Sabtu, 08 Maret 2014
Penyebab Anus Sering Gatal
Gatal memang membuat seseorang tidak nyaman. Mau tidak mau, jika ada bagian tubuh yang terasa gatal, yang bersangkutan pasti menggaruknya. Namun bagaimana dengan gatal di anus? Amankah digaruk?
Gatal di anus bisa saja disebabkan karena adanya bakteri di dalam anus. Namun jika seseorang sedang mengalami wasir, hal itu juga bisa disebabkan oleh dampak wasir yang dialami.
Jika gatal ketika wasir, sebaiknya lebih sering mengganti pakaian dalam. Namun jika gatal terus menerus, cobalah untuk berkonsultasi dengan dokter.Sebenarnya aman-aman saja jika ingin menggaruk bagian anus yang gatal. Namun tidak boleh menggaruk terlalu kencang.
Jika menggaruk terlalu kencang, takutnya anus atau daerah sekitarnya bisa terluka.

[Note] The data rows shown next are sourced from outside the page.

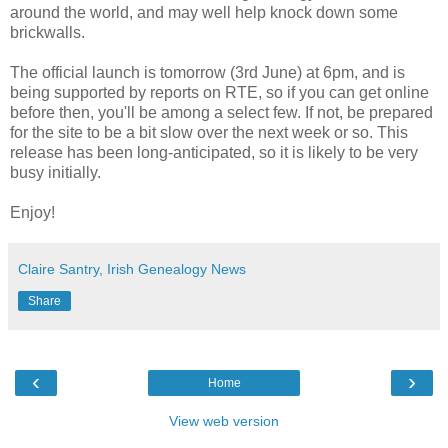
around the world, and may well help knock down some
brickwalls.
The official launch is tomorrow (3rd June) at 6pm, and is
being supported by reports on RTE, so if you can get online
before then, you'll be among a select few. If not, be prepared
for the site to be a bit slow over the next week or so. This
release has been long-anticipated, so it is likely to be very
busy initially.
Enjoy!
Claire Santry, Irish Genealogy News
Share
‹
›
Home
View web version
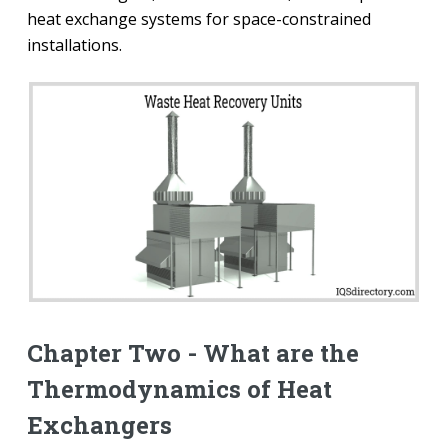
heat exchange systems for space-constrained
installations.
Chapter Two - What are the
Thermodynamics of Heat
Exchangers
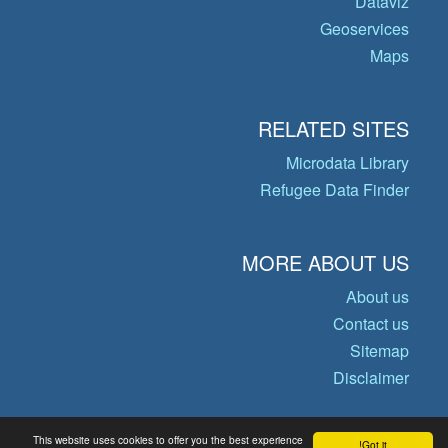
Dataviz
Geoservices
Maps
RELATED SITES
Microdata Library
Refugee Data Finder
MORE ABOUT US
About us
Contact us
Sitemap
Disclaimer
This website uses cookies to offer you the best experience
Got it!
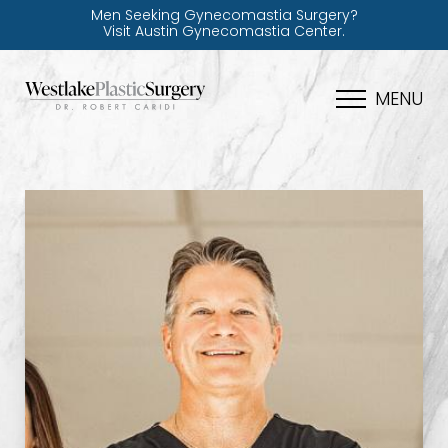
Men Seeking Gynecomastia Surgery?
Visit Austin Gynecomastia Center.
MENU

Namun ternyata, bukan hanya wasir saja yang dapat membuat anus gatal tapi juga bisa disebabkan oleh cacing kremi.
Cacing kremi betina itu unik, dia meletakkan telurnya di luar usus yaitu di daerah dubur makanya kadang suka gatal di dubur. Ya coba lihat pakai senter, kalau ada seperti parutan kelapa ya itu cacing kremi.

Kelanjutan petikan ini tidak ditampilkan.